11. Vorstellungen In diesem Zusammenhang bin ich immer wieder fasziniert von dem vielen Leerlauf, gerade bei den Multiplexen. Pausen zwischen den Vorstellungen von 30 bis 45 Minuten sind da keine Seltenheit. Welcher (produzierende) Betrieb kann sich denn so etwas leisten? In Familienbetrieben ist es doch auch möglich, einen Kinosaal in weniger als zehn Minuten zu reinigen. Der Abbau des Leerlaufs, gekoppelt mit einer Selbstbeschränkung beim Vorprogramm, kann zu ein bis zwei zusätzlichen Vorstellungen am Tag führen, ohne dass die Filmverleiher mit weiteren Kopien Gewehr bei Fuß stehen müssen. Selbstredend bedeuten natürlich mehr Vorstellungen mehr Auswahl, mehr Attraktivität, mehr Besucher...

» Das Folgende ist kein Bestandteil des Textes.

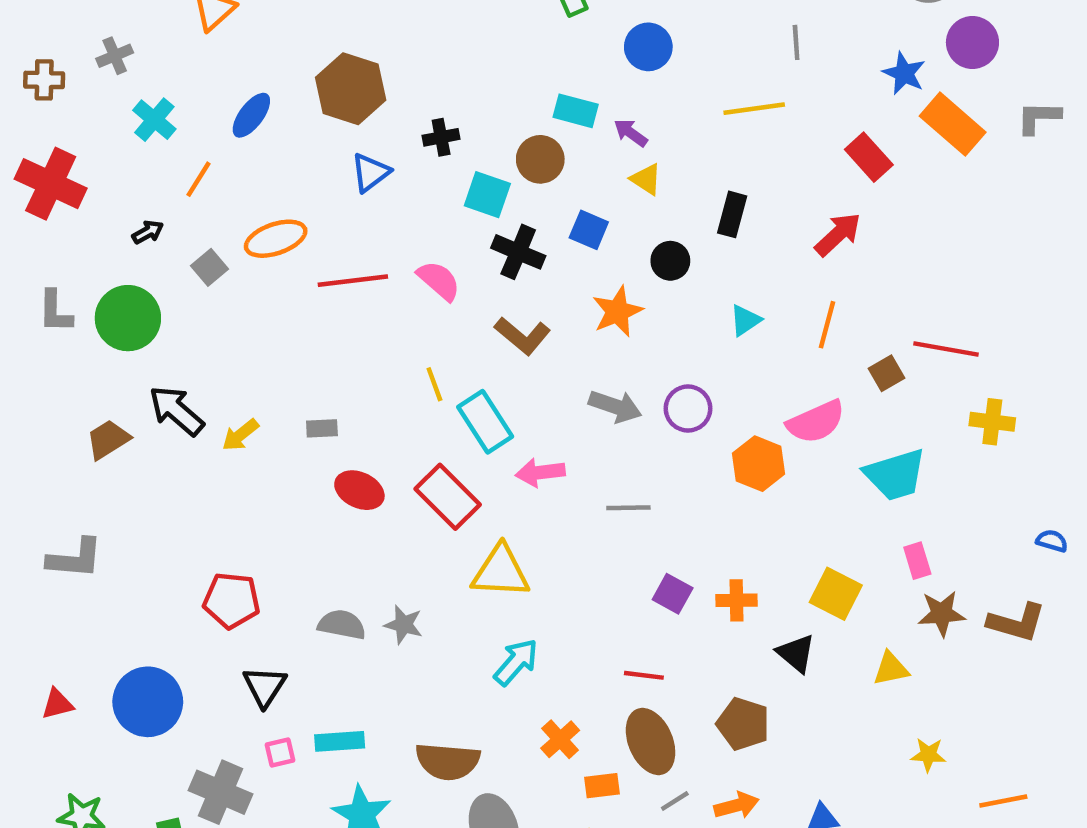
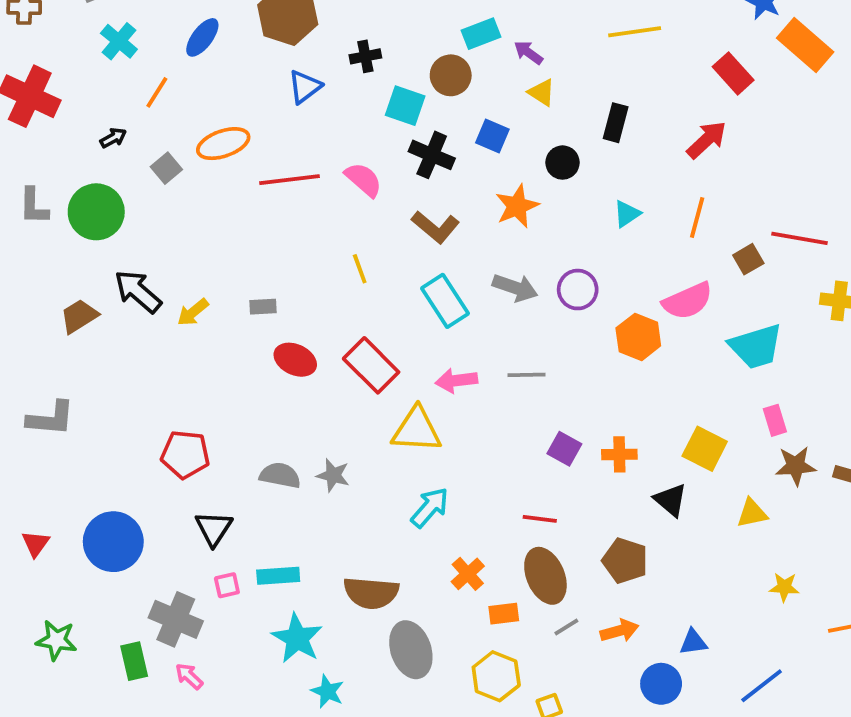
cyan rectangle: (576, 111) -> (481, 34), turned -36
cyan rectangle: (485, 422) -> (445, 301), moved
pink arrow: (540, 472) -> (456, 381), moved
red triangle: (57, 704) -> (36, 544), turned -40

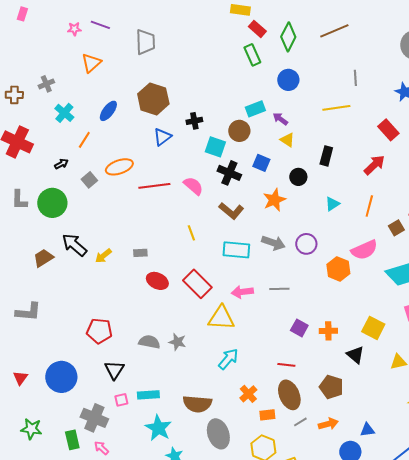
cyan rectangle: (445, 301) -> (236, 250), turned -52

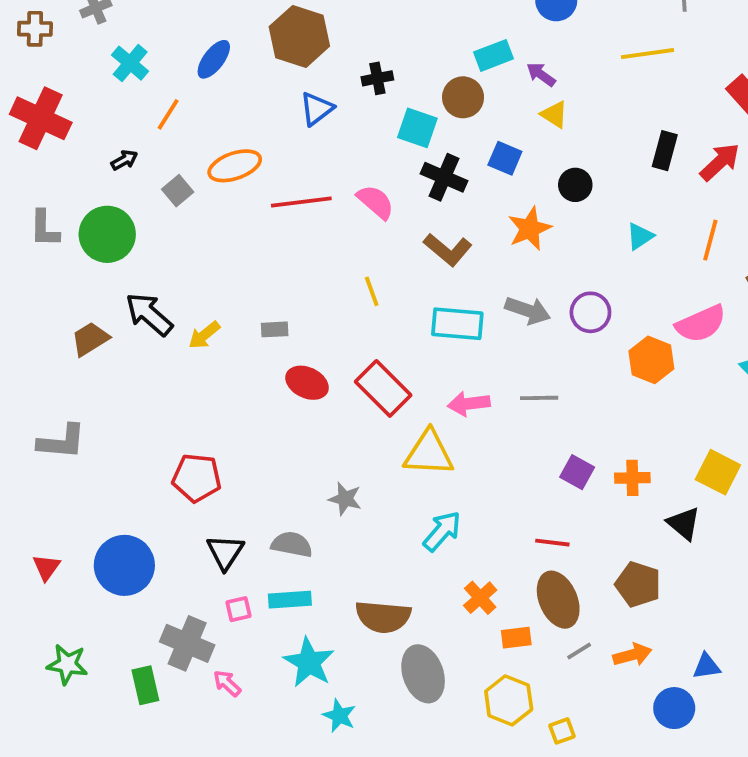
black rectangle: (326, 156) -> (665, 151), moved
gray semicircle: (149, 342) -> (292, 544), moved
pink arrow: (101, 448) -> (227, 683), moved

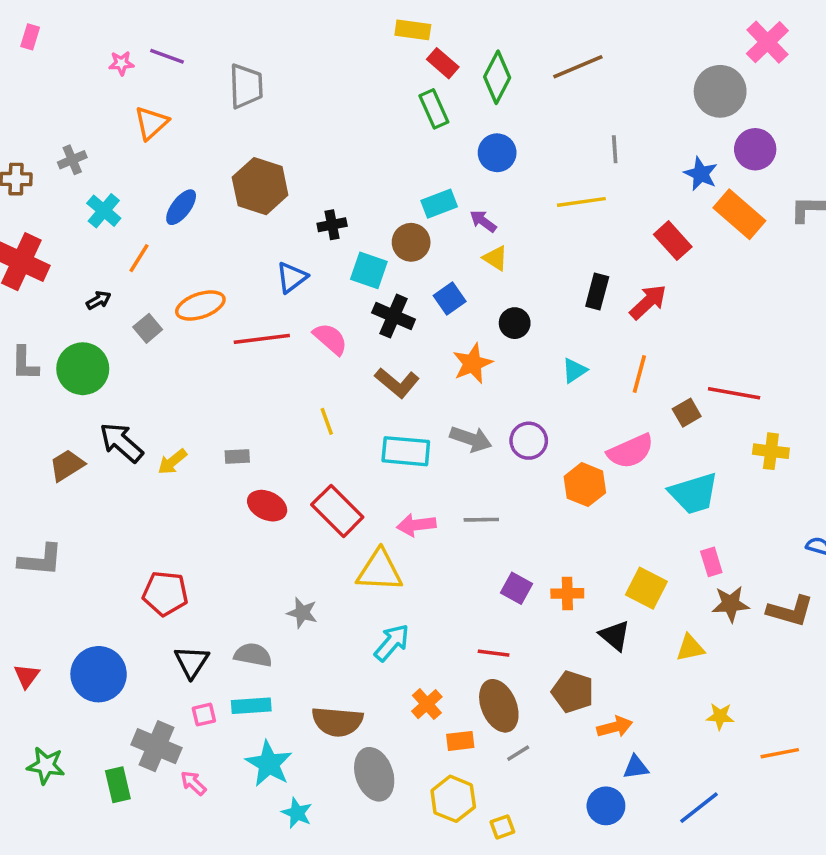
blue triangle: (317, 109) -> (292, 277), moved
blue square: (505, 158) -> (450, 298), turned 32
orange arrow: (632, 655) -> (615, 727), moved

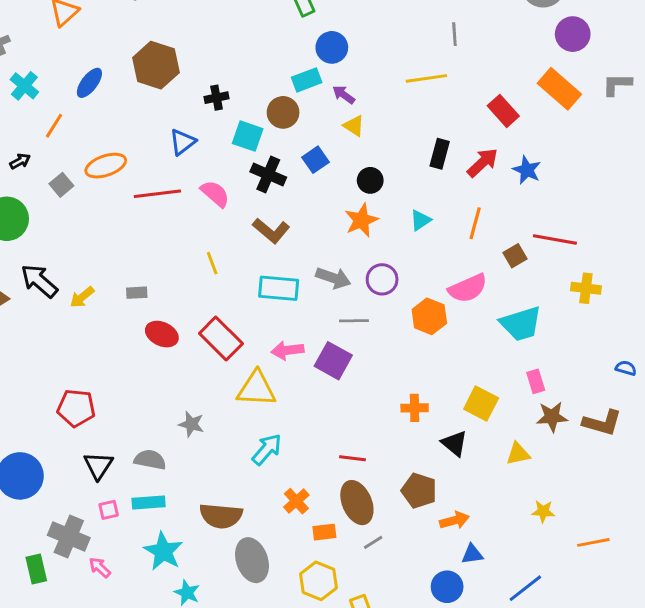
blue circle: (497, 153) -> (332, 47), moved
blue star: (701, 174) -> (527, 170), moved
orange star: (473, 363) -> (361, 220), moved
gray line: (481, 520) -> (354, 321), moved
purple square: (516, 588) -> (333, 361), moved, size x1.4

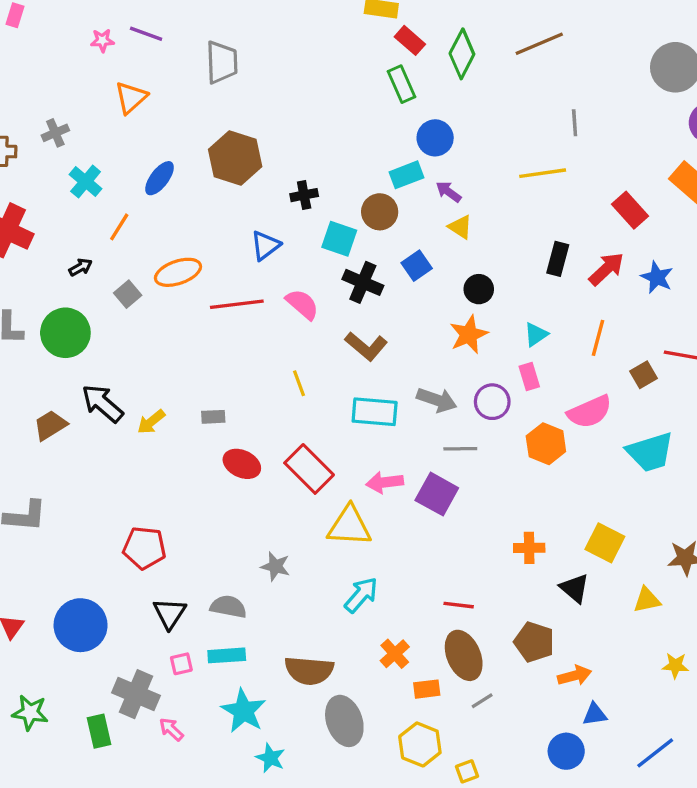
pink rectangle: (536, 381) -> (529, 376), moved

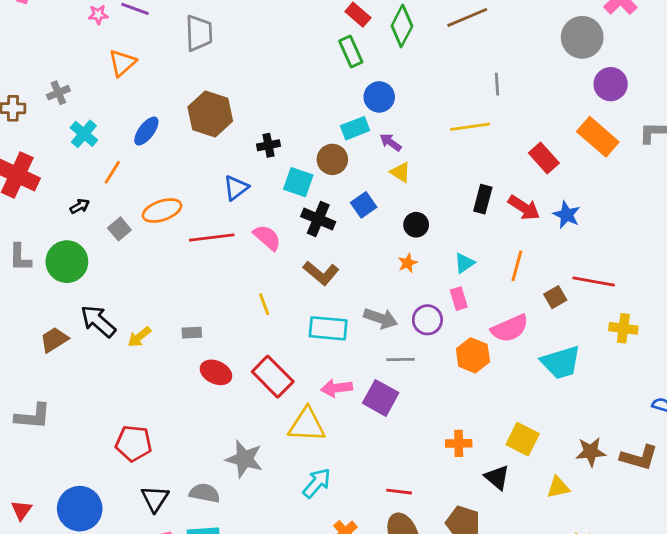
red arrow: (606, 269) -> (524, 208), turned 76
orange star: (469, 334) -> (408, 263), size x0.6
gray star: (275, 566) -> (244, 459), size x1.5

12. Qualität Fast alle von Euch haben in den letzten zehn Jahren viel Geld in neue Kinos, neue Technik oder neue Ausstattung gesteckt. Zu dumm nur, dass Ihr bei der Bedienung Eurer teuren Technik so spart. Jede dritte Vorstellung, die ich besuche, hat Mängel. Mal ist die Lautstärke zu hoch, mal zu niedrig, mal wird der digitale Ton vergessen. Bildstriche, Formatfehler, Unschärfe, Laufstreifen bereits in der zweiten Vorstellung nach der Premiere (!) und Kolben, die schon längst ausgewechselt gehören, sind ein ebensolches Ärgernis wie Personal, das nicht einmal versteht, welche Punkte ich gerade bemängele. Wäre Euer Produkt ein Automobil, dann würdet Ihr aus den Rückrufaktionen gar nicht mehr heraus kommen. Wenn Ihr schon keine ordentlichen Berufsfilmvorführer einstellt, dann schult doch wenigstens Eure Studenten so lange, bis eine einwandfreie Vorstellung in allen Vorstellungen des Tages möglich ist.
13. Geduld Dieser Punkt betrifft vor allem Multiplex-Ketten. Ich kann ja verstehen, wenn Ihr einen Film wie Keine halben Sachen 2 am zweiten Wochenende abwürgt, nachdem weder die Qualität noch die Kasse gestimmt hat. Auf völliges Unverständnis stößt bei mir aber die Tatsache, dass Ihr einen Film wie Sommersturm, dessen Publikum sehr zufrieden war (der IMDB-Wert liegt bei grandiosen 8,2), ebenso behandelt und ihn ab dem achten Tag gerade mal noch in der 23.00 Uhr-Vorstellung gezeigt habt. Auch Ihr müsst Filme pflegen und manchmal eben geduldig sein. Das Kino braucht zufriedene Besucher. Aber wie soll Zufriedenheit aufkommen, wenn Ihr die Filme, die genau dies bewirken können, abwürgt?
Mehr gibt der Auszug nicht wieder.